Before introducing the concepts, its worth noting that there is no such thing as the perfect application or developer. Software engineering is as much an art as it is a science. Functional programming does not provide all the answers in a nice neat FAQ. You need to work hard to understand the concepts and use your best judgement on how and where they can be applied.
Secondly, the term ‘state’ is used in the below text. State refers to all the parts that change in an application. More simply, it’s your apps data. For example, in an online library application, the state could contain book titles, authors, if the user is a member, if the user has filled out a form on the website, etc. Knowing these two things we can begin to answer, what are the concepts of functional programming?
- Avoid changing state (aka avoid mutations, aka immutability). This sounds strange at first because obviously things need to change in our app… The trick is, you need to be making copies of the state and editing the copy, rather than editing the original state. As an example, if you had an array of team members and wanted to add someone new, instead of editing the current array you should copy it and edit that. This may also be written as ‘you should transform your state’.
- Avoid functions that change the ‘outside world’ (aka avoid side effects ). Again, this sounds strange but it’s similar to the above in that your functions should only copy and edit the input, rather than editing the original input. Some times side effects are required, for example, logging to console, writing to the screen, triggering an external process, writing to a file, etc, but where ever possible you should not be ‘editing’ the outside world, you should be ‘adding’ to it. Anytime you do need side effects, you should separate and isolate the actions from the rest of your application as much as possible.

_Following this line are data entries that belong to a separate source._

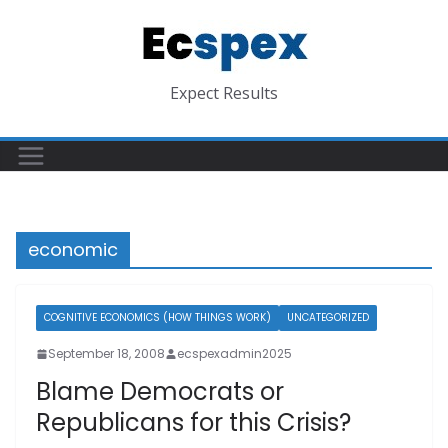
Skip
to
content
Expect Results
economic
COGNITIVE ECONOMICS (HOW THINGS WORK)
UNCATEGORIZED
September 18, 2008
ecspexadmin2025
Blame Democrats or
Republicans for this Crisis?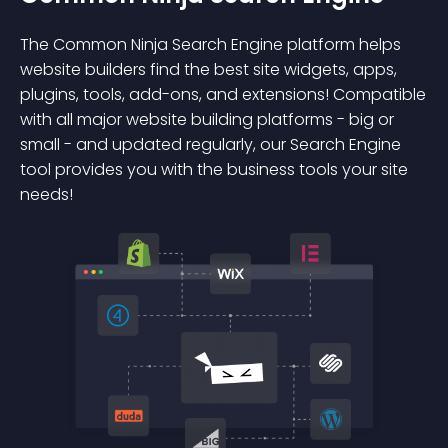
The Common Ninja Search Engine platform helps
website builders find the best site widgets, apps,
plugins, tools, add-ons, and extensions! Compatible
with all major website building platforms - big or
small - and updated regularly, our Search Engine
tool provides you with the business tools your site
needs!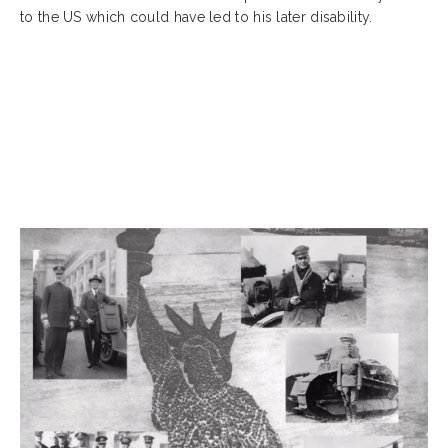
to the US which could have led to his later disability.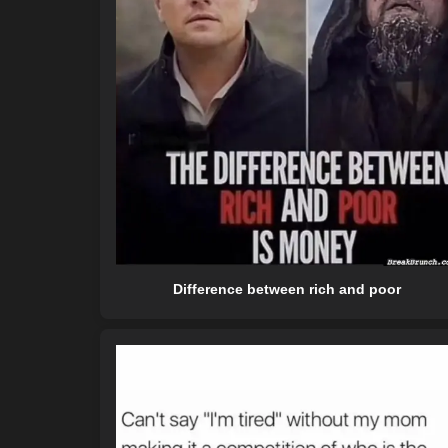
Difference between rich and poor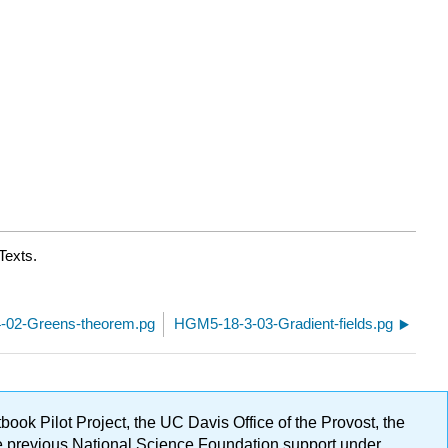
Texts.
-02-Greens-theorem.pg
HGM5-18-3-03-Gradient-fields.pg
ok Pilot Project, the UC Davis Office of the Provost, the
ge previous National Science Foundation support under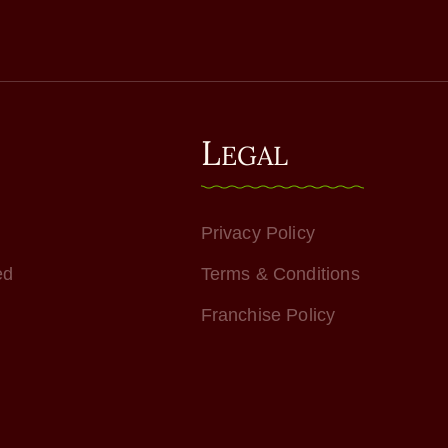
L
EGAL
Privacy Policy
ed
Terms & Conditions
Franchise Policy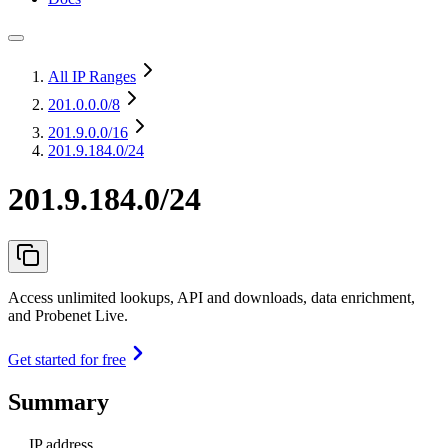
All IP Ranges
201.0.0.0
/8
201.9.0.0
/16
201.9.184.0/24
201.9.184.0/24
Access unlimited lookups, API and downloads, data enrichment,
and Probenet Live.
Get started for free
Summary
IP address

- The state in your application should never be ‘shared’ (aka avoid sharing state). For state to not be ‘shared’, it means that every time you need to ‘change it’ you should duplicate it and edit the duplicate, thus state is never ‘shared’ as such.
- Writing functions that are predictable, only do one thing and do not change the ‘environment’ around it (aka write pure functions ). They have no ‘side effects’ and given the same input, they always return the same output.
- You should write code that displays ‘what’ should happen rather than ‘how’ it should happen (aka write declarative code). An example of this would be choosing to use the map function, instead of a for loop, because the map function is a more concise version of a loop.
From the above, we can see that we are trying to avoid mutations, side effects and sharing state by writing pure functions. We are also being thoughtful with our function composition and writing declaratively. State management libraries such as redux provide a framework to achieve this in your applications, but before learning those you should know how to write it without their use.
To summarise we can understand the concepts as follows,
- Avoid mutations
- Avoid side effects
- Avoid sharing state
- Use pure functions
- Be thoughtful about function composition.